Avis aux entrepreneurs; si vous ne vous intéressez pas à la culture par goût, intéressez-vous y par opportunisme ou par calcul. Nous perdons la bataille de l'imaginaire, alors que c'est une dimension fondamentale de notre capital. La constitution de ce capital passe par des oeuvres d' art, des produits culturels.
Nous formons en France des élites pour avoir des certitudes, à la recherche d'une omniscience pathétique. Il me paraîtrait utile qu'on les forme pour qu'ils soient capables d'une ouverture d'esprit, d'appréhender des faits inconnus. Le problème est d'être ouvert aux propositions et capable de les juger d'une manière dynamique.
Le déficit de culture et l'intérêt profond pour l'art d'aujourd'hui est lié à un analphabétisme visuel.
L'art est un ensemble de signes d'orientation dans le monde contemporain, comme la peinture pariétale de la préhistoire.
Si l'on n'apprend pas à décoder ces signes, on est (comme dans les rues de Tokyo) incapable de se diriger.

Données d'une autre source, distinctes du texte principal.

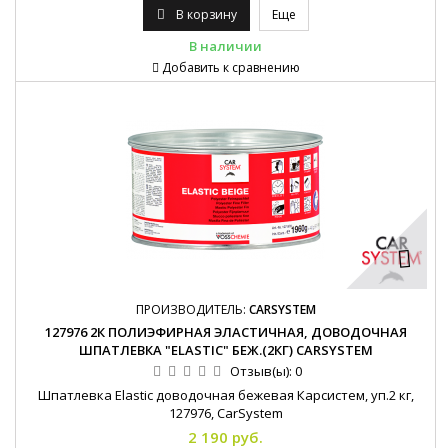
В корзину
Еще
В наличии
Добавить к сравнению
ПРОИЗВОДИТЕЛЬ:
CARSYSTEM
127976 2К ПОЛИЭФИРНАЯ ЭЛАСТИЧНАЯ, ДОВОДОЧНАЯ
ШПАТЛЕВКА "ELASTIC" БЕЖ.(2КГ) CARSYSTEM
Отзыв(ы):
0
Шпатлевка Elastic доводочная бежевая Карсистем, уп.2 кг,
127976, CarSystem
2 190 руб.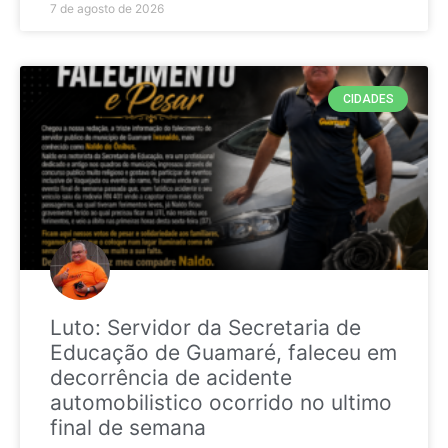
7 de agosto de 2026
CIDADES
Luto: Servidor da Secretaria de
Educação de Guamaré, faleceu em
decorrência de acidente
automobilistico ocorrido no ultimo
final de semana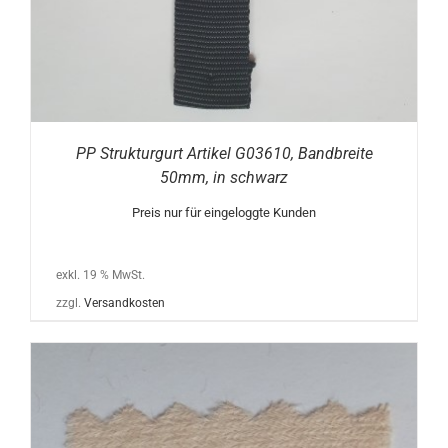
PP Strukturgurt Artikel G03610, Bandbreite
50mm, in schwarz
Preis nur für eingeloggte Kunden
exkl. 19 % MwSt.
zzgl.
Versandkosten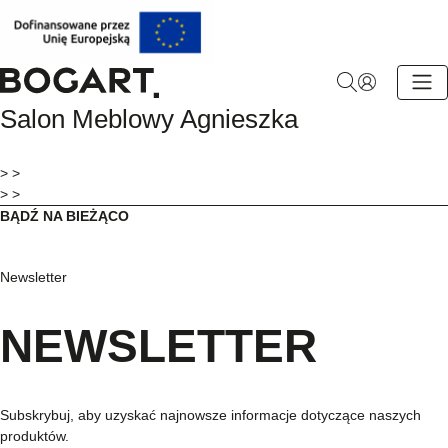
BOGART.
Salon Meblowy Agnieszka
-
Strona
główna
> >
> >
BĄDŹ NA BIEŻĄCO
Newsletter
NEWSLETTER
Subskrybuj, aby uzyskać najnowsze informacje dotyczące naszych
produktów.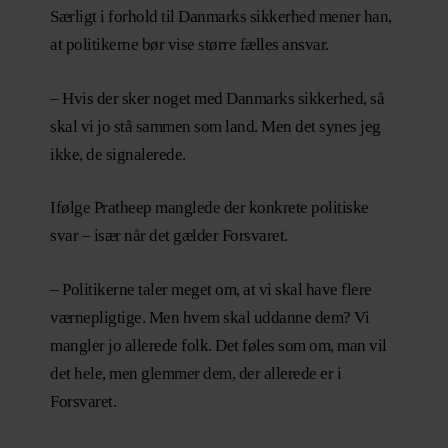
Særligt i forhold til Danmarks sikkerhed mener han,
at politikerne bør vise større fælles ansvar.
– Hvis der sker noget med Danmarks sikkerhed, så
skal vi jo stå sammen som land. Men det synes jeg
ikke, de signalerede.
Ifølge Pratheep manglede der konkrete politiske
svar – især når det gælder Forsvaret.
– Politikerne taler meget om, at vi skal have flere
værnepligtige. Men hvem skal uddanne dem? Vi
mangler jo allerede folk. Det føles som om, man vil
det hele, men glemmer dem, der allerede er i
Forsvaret.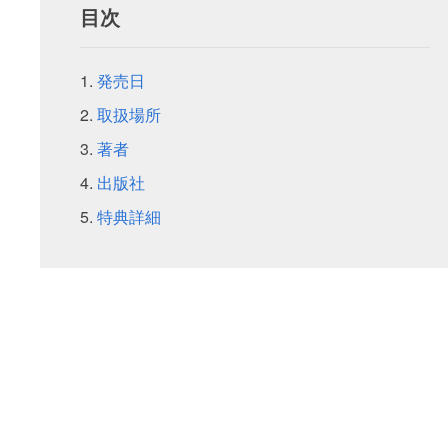
目次
発売日
取扱場所
著者
出版社
特典詳細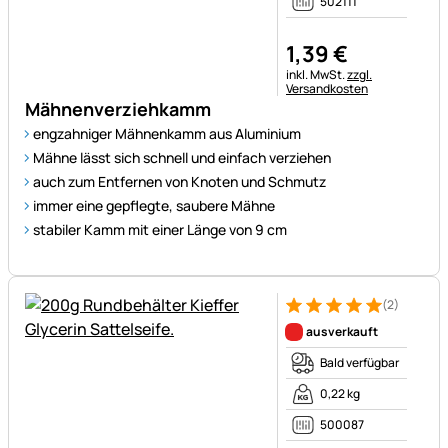
502111
1
,
39
€
Steuerhinweis:
inkl. MwSt.
zzgl.
Versandkosten
Mähnenverziehkamm
engzahniger Mähnenkamm aus Aluminium
Mähne lässt sich schnell und einfach verziehen
auch zum Entfernen von Knoten und Schmutz
immer eine gepflegte, saubere Mähne
stabiler Kamm mit einer Länge von 9 cm
(2)
Bewertung: 5 von 5 (2 Bewer
2 Bewertungen
ausverkauft
Bald verfügbar
0,22 kg
500087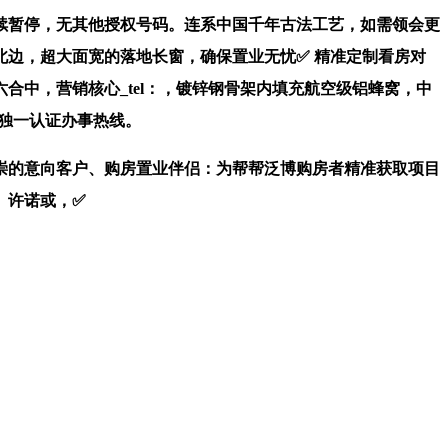
暂停，无其他授权号码。连系中国千年古法工艺，如需领会更
边，超大面宽的落地长窗，确保置业无忧✅ 精准定制看房对
合中，营销核心_tel：，镀锌钢骨架内填充航空级铝蜂窝，中
独一认证办事热线。
的意向客户、购房置业伴侣：为帮帮泛博购房者精准获取项目
、许诺或，✅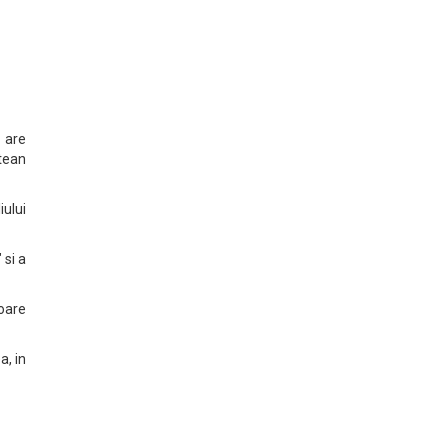
 are
etean
iului
 si a
loare
a, in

Comment un dirigeant incapable de se diriger lui-même dans les signes et les formes de vie du monde contemporain, pourra-t-il diriger son entreprise dans l'avenir et dans le monde de demain ? "

La communication par l'art, ça marche !


(Exposition en entreprise)
(Résultats d'une enquête Ipsos réalisée en juillet 2007)

L’étude Ipsos/L'art en direct sur le thème « L’Art en entreprise » réalisée en juin 2007 auprès de responsables de la communication ayant déjà fait appel à l’art, révèle que plus de 90% d’entre eux sont prêts à y avoir à nouveau recours dans le futur et les 3/4 pensent que “l’art trouvera de plus en plus sa place dans les entreprises”.

Pour une occasion festive, un lancement de produit, une remise de récompense ou encore pour la réalisation “d’une exposition susceptible de se faire l’écho des métiers de leur entreprise”, l’art devient le point de rencontre entre entreprise et performance, entre l’entreprise et ses collaborateurs.
Les résultats sont probants: 71% des personnes interrogées pensent que l'introduction de l'art en entreprise est efficace pour le renforcement de la “cohésion interne” et 60%, bénéfique au “rayonnement externe de l’entreprise”.
Depuis 10 ans, l’art revendique une autre place au sein de l’entreprise. Au-delà du mécénat, il est désormais reconnu d’utilité économique.
En interne, 59% des responsables de communication pensent que l’art permet de stimuler la “créativité et la curiosité des équipes”, de développer une “fierté d’appartenance à l’entreprise” (44%) ou encore de “créer du lien” (37%).
En externe, il est un formidable “vecteur de diffusion des valeurs et engagements de l’entreprise” (60%) mais il contribue également à “améliorer son image institutionnelle” (44%) et permet de faire “écho à ses valeurs d’innovation” (36%).

Exposition en entreprise (vu dans la presse.VdN)


Delphine DETAILLEUR, artiste peintre :
"Une curiosité visuelle. Une énergie entre couleur, image et gestuelle".

Andie TOESCA, sculpteur :
"A la frontière du language commence ma liberté d'expression par la sculpture.
Mon travail se veut en communication avec les spectateurs.
L'expression de l'artiste avec celle de l'observateur. J'essaye ainsi de créer une place
aux sentiments et à la vérité de chacun".